Cara Hidup Buddhis bagi Perumah Tangga
Cara Hidup Buddhis bagi Perumah Tangga
~ Ven. Dr. Sri Dhammananda
Sang Buddha menganggap kesejahteraan ekonomi sebagai syarat untuk kebahagiaan manusia, tetapi yang dibarengi perkembangan moral dan spiritual untuk kehidupan yang bahagia, damai dan puas.
Seorang pria bernama Dighajanu pernah mengunjungi Sang Buddha dan berkata, 'Yang Mulia, kami adalah umat awam biasa, menjalani kehidupan keluarga dengan istri dan anak-anak. Akankah Yang Terberkahi mengajarkan kita beberapa doktrin yang akan mendukung kebahagiaan kita di dunia dan akhirat?
Sang Buddha memberitahunya bahwa ada empat hal yang mendukung kebahagiaan manusia di dunia ini.
Pertama: dia harus terampil, efisien, sungguh-sungguh, dan bersemangat dalam profesi apa pun yang dia geluti, dan dia harus mengetahuinya dengan baik (utthana-sampada);
Kedua: dia harus melindungi penghasilannya, yang telah dia peroleh dengan benar, dengan keringat di keningnya (arakkha-sampada);
Ketiga: dia harus memiliki teman baik (kalyana-mitta) yang setia, terpelajar, bajik, murah hati dan cerdas, yang akan membantunya di jalan yang benar menjauhi kejahatan;
Keempat: dia harus membelanjakan secara wajar, sebanding dengan pendapatannya, tidak terlalu banyak atau terlalu sedikit, yaitu, dia tidak boleh menimbun kekayaan dengan serakah atau boros? dengan kata lain ia harus hidup sesuai kemampuannya (sama-jivikata).
Kemudian Sang Buddha membabarkan empat kebajikan yang mendukung kebahagiaan umat awam dunia dan akhirat:
(1) Saddha: ia harus memiliki keyakinan dan keyakinan pada nilai-nilai moral, spiritual, dan intelektual;
(2) Sila: dia harus menghindari menghancurkan dan merusak kehidupan, dari mencuri dan menipu, dari perzinahan, dari kepalsuan, dan dari minuman yang memabukkan;
(3) Caga: ia harus mempraktikkan kedermawanan, kemurahan hati, tanpa kemelekatan dan keinginan akan kekayaannya;
(4) Panna: ia harus mengembangkan kebijaksanaan yang mengarah pada penghancuran penderitaan sepenuhnya, menuju realisasi Nibbana
Kadang-kadang Sang Buddha bahkan merinci tentang menyimpan uang dan membelanjakannya, seperti, misalnya, ketika Beliau mengatakan kepada pemuda Sigala bahwa ia harus membelanjakan seperempat dari pendapatannya untuk pengeluaran sehari-hari, menginvestasikan setengahnya dalam bisnisnya dan menyisihkan seperempatnya.
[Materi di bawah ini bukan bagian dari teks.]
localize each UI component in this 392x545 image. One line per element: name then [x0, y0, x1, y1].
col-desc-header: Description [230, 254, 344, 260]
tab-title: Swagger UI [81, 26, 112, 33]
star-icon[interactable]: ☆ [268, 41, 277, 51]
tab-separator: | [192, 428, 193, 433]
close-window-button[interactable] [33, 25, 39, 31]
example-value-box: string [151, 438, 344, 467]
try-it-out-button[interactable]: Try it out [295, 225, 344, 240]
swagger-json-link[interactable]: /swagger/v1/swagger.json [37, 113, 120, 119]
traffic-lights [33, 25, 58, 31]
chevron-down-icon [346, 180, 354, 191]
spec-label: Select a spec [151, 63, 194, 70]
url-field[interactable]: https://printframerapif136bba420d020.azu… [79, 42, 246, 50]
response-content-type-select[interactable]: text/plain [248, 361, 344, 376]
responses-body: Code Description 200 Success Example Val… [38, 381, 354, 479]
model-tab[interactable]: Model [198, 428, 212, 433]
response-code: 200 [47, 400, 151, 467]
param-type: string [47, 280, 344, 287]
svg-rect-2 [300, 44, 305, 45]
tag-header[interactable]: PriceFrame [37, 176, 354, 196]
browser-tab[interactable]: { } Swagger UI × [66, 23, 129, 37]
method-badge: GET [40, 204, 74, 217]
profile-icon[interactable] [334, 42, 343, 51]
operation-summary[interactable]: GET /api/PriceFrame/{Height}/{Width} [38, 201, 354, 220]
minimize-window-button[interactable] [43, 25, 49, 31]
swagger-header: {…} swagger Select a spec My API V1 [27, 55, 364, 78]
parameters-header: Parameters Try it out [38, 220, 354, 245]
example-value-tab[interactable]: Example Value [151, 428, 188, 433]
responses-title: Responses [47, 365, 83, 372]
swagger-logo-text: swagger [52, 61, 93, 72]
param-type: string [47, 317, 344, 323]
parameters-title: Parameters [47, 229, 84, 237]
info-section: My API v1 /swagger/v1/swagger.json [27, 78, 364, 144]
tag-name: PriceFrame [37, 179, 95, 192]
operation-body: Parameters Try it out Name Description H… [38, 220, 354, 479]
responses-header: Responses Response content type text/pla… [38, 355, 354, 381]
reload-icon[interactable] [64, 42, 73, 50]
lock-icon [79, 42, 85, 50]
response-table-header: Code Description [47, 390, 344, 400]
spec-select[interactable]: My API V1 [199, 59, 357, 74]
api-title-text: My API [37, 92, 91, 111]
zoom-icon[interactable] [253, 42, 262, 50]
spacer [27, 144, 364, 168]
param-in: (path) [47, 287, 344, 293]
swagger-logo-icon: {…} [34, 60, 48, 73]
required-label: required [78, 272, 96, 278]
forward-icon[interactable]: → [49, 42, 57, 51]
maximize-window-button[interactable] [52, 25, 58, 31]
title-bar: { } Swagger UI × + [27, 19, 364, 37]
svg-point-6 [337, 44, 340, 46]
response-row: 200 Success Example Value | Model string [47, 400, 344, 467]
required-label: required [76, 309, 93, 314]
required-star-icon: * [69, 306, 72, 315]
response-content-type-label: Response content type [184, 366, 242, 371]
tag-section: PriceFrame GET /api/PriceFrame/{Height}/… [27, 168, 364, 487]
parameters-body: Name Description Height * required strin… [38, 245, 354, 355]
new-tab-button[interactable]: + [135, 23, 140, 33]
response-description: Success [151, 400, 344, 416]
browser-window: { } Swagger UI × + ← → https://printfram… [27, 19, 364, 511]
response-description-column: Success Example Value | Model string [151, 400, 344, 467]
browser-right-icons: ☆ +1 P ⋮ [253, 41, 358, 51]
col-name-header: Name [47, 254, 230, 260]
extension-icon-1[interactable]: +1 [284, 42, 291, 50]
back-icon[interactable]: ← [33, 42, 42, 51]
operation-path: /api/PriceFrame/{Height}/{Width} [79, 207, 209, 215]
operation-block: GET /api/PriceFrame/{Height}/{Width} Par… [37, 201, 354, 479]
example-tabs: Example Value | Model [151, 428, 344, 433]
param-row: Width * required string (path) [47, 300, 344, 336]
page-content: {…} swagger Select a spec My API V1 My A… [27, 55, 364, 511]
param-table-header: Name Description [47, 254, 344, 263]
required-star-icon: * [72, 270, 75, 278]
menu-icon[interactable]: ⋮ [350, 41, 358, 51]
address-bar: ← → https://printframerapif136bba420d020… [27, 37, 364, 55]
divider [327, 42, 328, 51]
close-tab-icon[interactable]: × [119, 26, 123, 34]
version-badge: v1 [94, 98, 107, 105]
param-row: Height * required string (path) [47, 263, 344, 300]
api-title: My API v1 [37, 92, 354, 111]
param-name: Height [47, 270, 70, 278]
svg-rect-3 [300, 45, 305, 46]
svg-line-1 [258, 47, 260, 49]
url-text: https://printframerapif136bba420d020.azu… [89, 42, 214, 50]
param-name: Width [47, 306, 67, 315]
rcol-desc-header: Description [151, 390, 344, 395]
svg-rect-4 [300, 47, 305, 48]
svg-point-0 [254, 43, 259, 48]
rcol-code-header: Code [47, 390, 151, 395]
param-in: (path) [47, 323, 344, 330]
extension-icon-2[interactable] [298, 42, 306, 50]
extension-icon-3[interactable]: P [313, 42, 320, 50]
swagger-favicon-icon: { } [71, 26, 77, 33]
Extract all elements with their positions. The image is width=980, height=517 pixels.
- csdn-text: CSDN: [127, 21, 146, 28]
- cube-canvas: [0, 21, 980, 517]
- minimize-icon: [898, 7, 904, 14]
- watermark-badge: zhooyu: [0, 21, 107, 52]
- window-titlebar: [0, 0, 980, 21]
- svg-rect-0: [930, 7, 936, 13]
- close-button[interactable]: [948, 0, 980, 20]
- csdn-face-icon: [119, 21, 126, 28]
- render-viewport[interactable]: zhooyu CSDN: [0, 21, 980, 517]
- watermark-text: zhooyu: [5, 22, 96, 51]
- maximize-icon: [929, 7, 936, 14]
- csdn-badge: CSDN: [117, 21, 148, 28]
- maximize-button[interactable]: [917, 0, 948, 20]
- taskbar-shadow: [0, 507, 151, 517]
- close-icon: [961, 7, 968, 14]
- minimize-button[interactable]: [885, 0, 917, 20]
Untuk keadaan darurat apa pun.
Suatu kali Sang Buddha memberi tahu Anathapindika, bankir besar, salah satu murid awam-Nya yang paling berbakti yang mendirikan Vihara Jetavana di Savatthi untuk-Nya, bahwa seorang umat awam yang menjalani kehidupan keluarga biasa memiliki empat jenis kebahagiaan. Kebahagiaan pertama adalah menikmati keamanan ekonomi atau kekayaan yang cukup yang diperoleh dengan cara yang adil dan benar (atthi-sukha); yang kedua membelanjakan kekayaan itu secara bebas untuk dirinya sendiri, keluarganya, teman-temannya dan kerabatnya, dan untuk perbuatan perbuatan baik (bhogo-sukha); yang ketiga terbebas dari hutang (anana-sukha); kebahagiaan keempat adalah menjalani kehidupan tanpa cela, dan murni tanpa melakukan kejahatan dalam pikiran, perkataan, atau perbuatan (anavajja-sukha).
Harus dicatat di sini bahwa tiga yang pertama adalah kebahagiaan ekonomi material dan yang terakhir adalah kebahagiaan spiritual yang muncul dari kehidupan yang baik dan tanpa cela.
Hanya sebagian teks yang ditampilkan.